= Exercise description =
Scan the data below and pick out the lines containing the word "save".

________________________

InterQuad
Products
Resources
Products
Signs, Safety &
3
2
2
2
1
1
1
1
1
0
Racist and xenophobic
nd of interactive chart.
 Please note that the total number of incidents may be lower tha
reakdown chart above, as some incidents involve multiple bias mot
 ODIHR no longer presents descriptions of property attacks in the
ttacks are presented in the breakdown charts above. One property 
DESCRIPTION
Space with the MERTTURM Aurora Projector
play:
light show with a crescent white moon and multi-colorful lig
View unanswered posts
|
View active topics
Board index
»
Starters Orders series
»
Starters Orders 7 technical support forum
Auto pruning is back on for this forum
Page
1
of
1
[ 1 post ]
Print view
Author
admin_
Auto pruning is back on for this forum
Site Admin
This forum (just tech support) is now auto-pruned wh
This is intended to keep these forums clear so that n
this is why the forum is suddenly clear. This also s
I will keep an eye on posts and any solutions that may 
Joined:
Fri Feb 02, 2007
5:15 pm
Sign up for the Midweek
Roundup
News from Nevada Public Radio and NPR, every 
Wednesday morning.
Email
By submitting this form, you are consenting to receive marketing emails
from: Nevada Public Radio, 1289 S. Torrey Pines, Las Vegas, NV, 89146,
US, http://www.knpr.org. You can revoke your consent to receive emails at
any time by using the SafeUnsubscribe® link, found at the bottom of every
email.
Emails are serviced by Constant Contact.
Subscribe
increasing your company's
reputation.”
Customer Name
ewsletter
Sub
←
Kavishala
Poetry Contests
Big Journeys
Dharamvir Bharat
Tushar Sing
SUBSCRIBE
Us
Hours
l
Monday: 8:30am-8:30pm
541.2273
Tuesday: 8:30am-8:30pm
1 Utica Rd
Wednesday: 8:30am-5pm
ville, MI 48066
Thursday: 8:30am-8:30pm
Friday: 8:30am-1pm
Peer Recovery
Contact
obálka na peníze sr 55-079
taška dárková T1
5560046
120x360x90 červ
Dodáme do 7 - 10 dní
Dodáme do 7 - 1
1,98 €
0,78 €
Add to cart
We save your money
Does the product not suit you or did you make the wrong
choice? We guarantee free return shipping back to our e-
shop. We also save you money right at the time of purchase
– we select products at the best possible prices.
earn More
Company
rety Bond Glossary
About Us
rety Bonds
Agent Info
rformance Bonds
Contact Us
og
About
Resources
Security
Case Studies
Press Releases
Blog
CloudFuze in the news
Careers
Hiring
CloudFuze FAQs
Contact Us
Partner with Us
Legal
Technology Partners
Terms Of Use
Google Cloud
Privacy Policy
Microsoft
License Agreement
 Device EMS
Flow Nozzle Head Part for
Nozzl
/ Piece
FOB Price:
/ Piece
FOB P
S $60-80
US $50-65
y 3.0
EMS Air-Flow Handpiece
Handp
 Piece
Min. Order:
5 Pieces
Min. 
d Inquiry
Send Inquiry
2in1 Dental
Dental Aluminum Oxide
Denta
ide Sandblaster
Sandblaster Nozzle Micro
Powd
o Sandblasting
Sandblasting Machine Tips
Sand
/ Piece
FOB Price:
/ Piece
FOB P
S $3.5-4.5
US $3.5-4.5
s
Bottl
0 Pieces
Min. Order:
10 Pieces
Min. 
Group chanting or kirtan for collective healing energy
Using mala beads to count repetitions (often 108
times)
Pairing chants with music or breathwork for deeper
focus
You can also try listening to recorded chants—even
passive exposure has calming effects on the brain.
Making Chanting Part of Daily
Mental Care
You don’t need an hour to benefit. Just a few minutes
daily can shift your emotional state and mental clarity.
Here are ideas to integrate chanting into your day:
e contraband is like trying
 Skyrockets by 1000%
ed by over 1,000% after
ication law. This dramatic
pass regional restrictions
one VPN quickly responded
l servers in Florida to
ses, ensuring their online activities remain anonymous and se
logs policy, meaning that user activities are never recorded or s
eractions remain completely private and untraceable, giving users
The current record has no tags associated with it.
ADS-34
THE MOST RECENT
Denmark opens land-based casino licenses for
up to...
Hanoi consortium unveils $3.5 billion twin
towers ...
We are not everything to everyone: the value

________________________

= Exercise response =
We save your money
shop. We also save you money right at the time of purchase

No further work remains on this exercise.